I don’t understand how I can solve the dual of a linear programming model knowing the solution to the primal.

duality-theoremslinear programming

If we know the optimal solution for a primal model how can I find the optimal solution for the dual of that primal model?

I heard about complementary slackness which to my understanding is that the slack variables from the primal model can be used in the dual. The example I've seen is when the slack variables are 0. What would happen if we have slack variables that are non-zero?

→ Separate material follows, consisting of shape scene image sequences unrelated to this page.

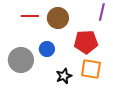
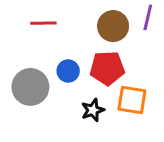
brown circle: (58, 18) -> (113, 26), moved
red pentagon: (86, 42) -> (107, 68), moved

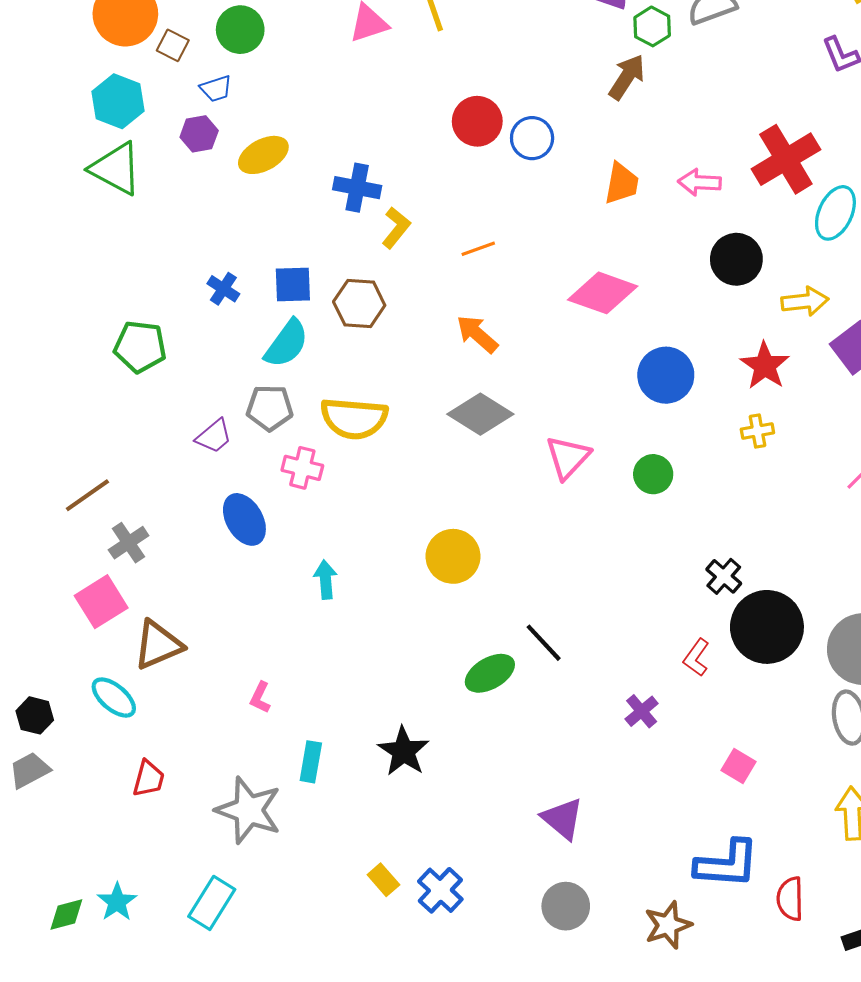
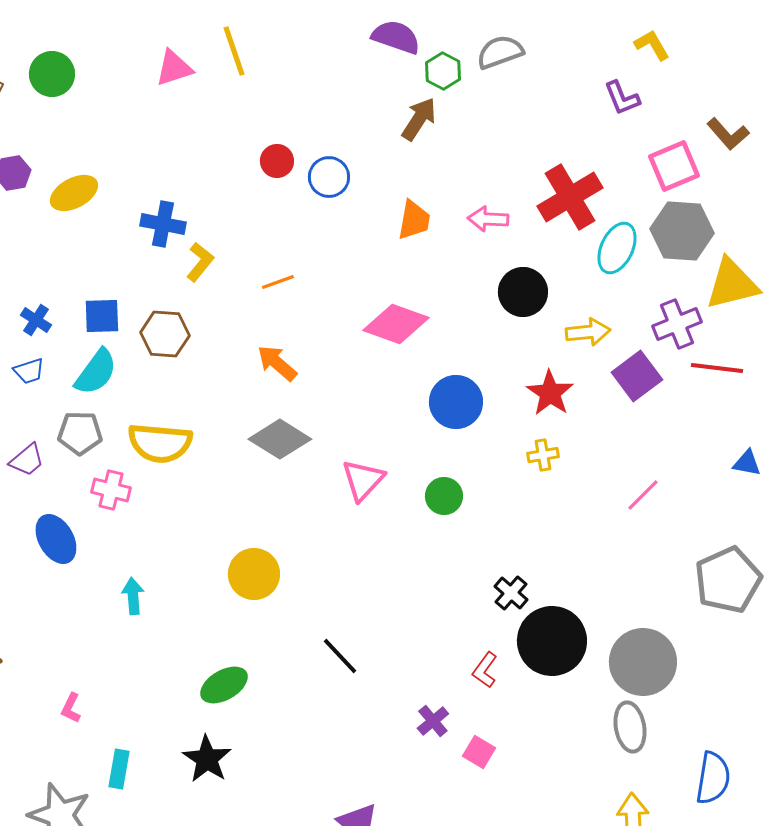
blue trapezoid: (216, 89) -> (29, 371), moved
red circle: (477, 121) -> (277, 161), size x0.7
green ellipse: (490, 673) -> (224, 685), moved
pink square: (739, 766) -> (479, 752), moved

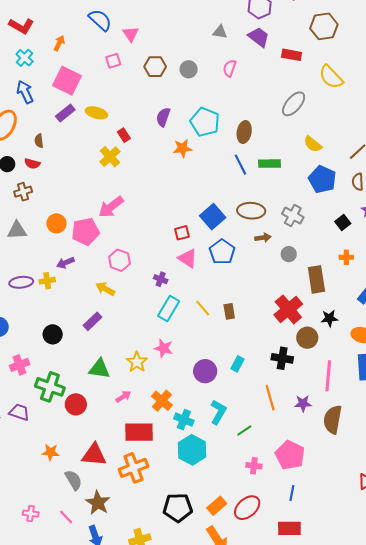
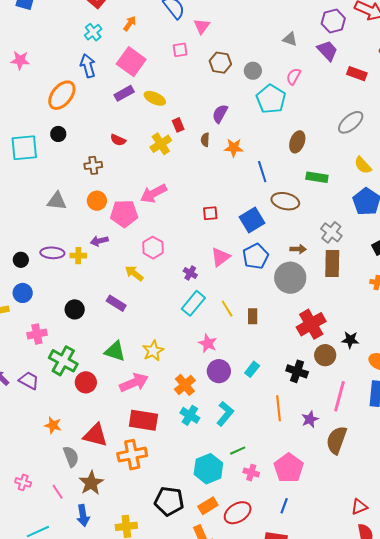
cyan pentagon: (205, 122) -> (271, 99), moved
brown semicircle: (39, 141) -> (205, 140), moved
red semicircle: (32, 164) -> (118, 140), moved
blue line: (240, 165) -> (262, 172), moved
brown cross: (23, 192) -> (93, 165), moved
brown ellipse: (251, 211) -> (285, 201), moved
red square: (182, 233) -> (210, 213), moved
gray circle: (289, 254) -> (290, 278), moved, size x2.0
pink triangle: (188, 258) -> (220, 257), turned 40
brown rectangle: (316, 279) -> (332, 263), moved
purple rectangle: (93, 321) -> (116, 303), turned 66
pink star: (164, 348) -> (208, 343), moved
pink arrow: (123, 397) -> (134, 383), size x1.8
orange cross: (162, 401) -> (185, 385), moved
purple star: (303, 403) -> (310, 419), turned -30
green line: (244, 431) -> (238, 451), moved
cyan hexagon: (192, 450) -> (208, 469), moved

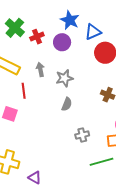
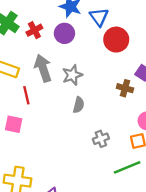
blue triangle: (93, 32) -> (99, 17), turned -36
gray arrow: (40, 70) -> (43, 68), size x1.6

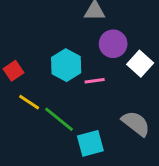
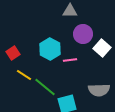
gray semicircle: (136, 123) -> (99, 90), turned 140

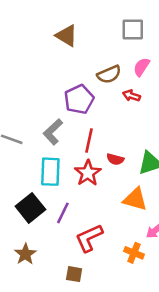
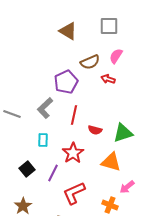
brown triangle: (67, 36) -> (68, 31), moved
cyan rectangle: (50, 172) -> (43, 140), size x0.6
red star: (88, 173) -> (73, 153), moved
black square: (30, 208) -> (27, 169), size x0.7

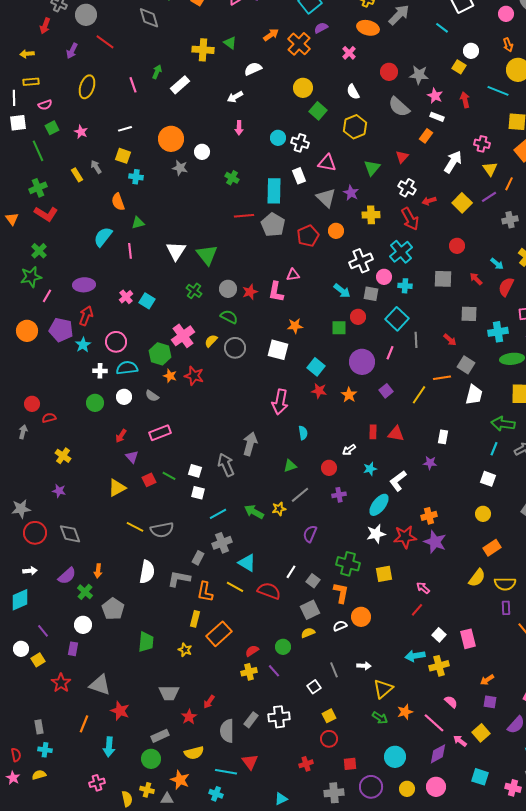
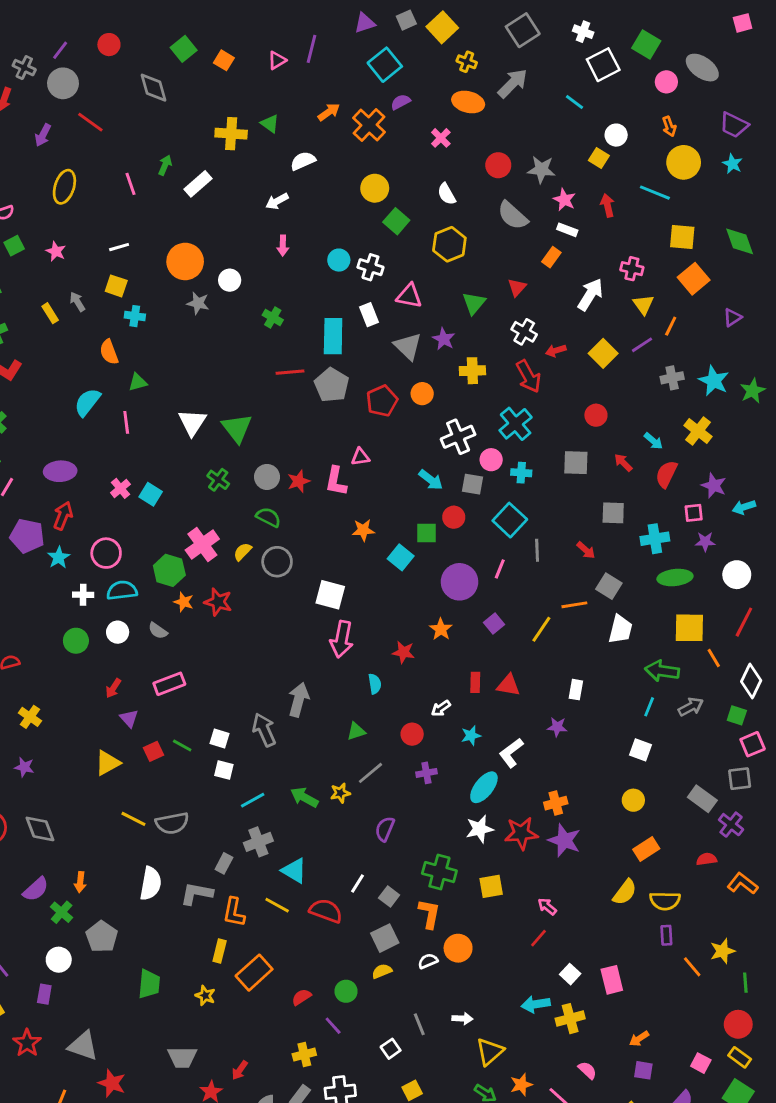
white square: (278, 350) -> (330, 595), moved
cyan square: (316, 367) -> (401, 557), moved
red star: (319, 391) -> (403, 652), moved
yellow cross: (249, 672) -> (304, 1054), moved

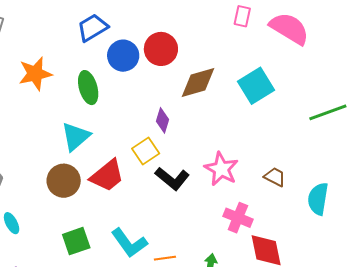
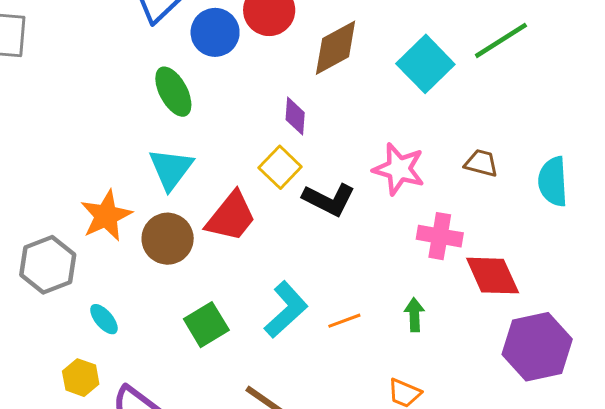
orange star: (35, 74) -> (106, 216), moved
cyan square: (256, 86) -> (425, 64), moved
green line: (328, 112) -> (501, 40), moved
cyan L-shape: (129, 243) -> (286, 310), turned -84

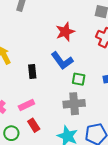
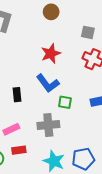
gray cross: (74, 104) -> (48, 125), moved
red rectangle: (34, 125) -> (19, 150), turned -64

To give a primal model as an example:
$$
\max Z = 0.56x_1 + 0.46x_2
$$

the constraints are

\begin{align}
x_1 &\leq 110000 \\
x_1 + 2x_2 &\leq 240000 \\
3/2x_1 + x_2 &\leq 180000
\end{align}

The optimal solution for this model is $x_1 = 60000$ and $x_2 = 90000$.

Now here is the dual model of this primal:
$$
\min Z = 110000y_1 + 240000y_2 + 180000y_3
$$

The constraints are :

\begin{align}
y_1 + y_2 + 1.5y_3 &\geq 0.56 \\
2y_2 + y_3 &\geq 0.46
\end{align}

Assume constraints of non-negativity for both models.

Now I calculated the slack variables of the primal model.

\begin{align}
x_{s1} &= 50000 \\
x_{s2} &= 0 \\
x_{s3} &= 0
\end{align}

The problem is I don't know what to do with them to get the solution of the dual model.

Best Answer

By complementary slackness:

  • $x_1 < 110000$ (equivalently, $x_{s1}>0$) implies $y_1=0$
  • $x_1 > 0$ implies that the first dual constraint is satisfied with equality
  • $x_2 > 0$ implies that the second dual constraint is satisfied with equality

Now solve these two equations for $y_2$ and $y_3$.

Note: the second and third bullets use the fact that the primal variables are the dual variables of the dual constraints.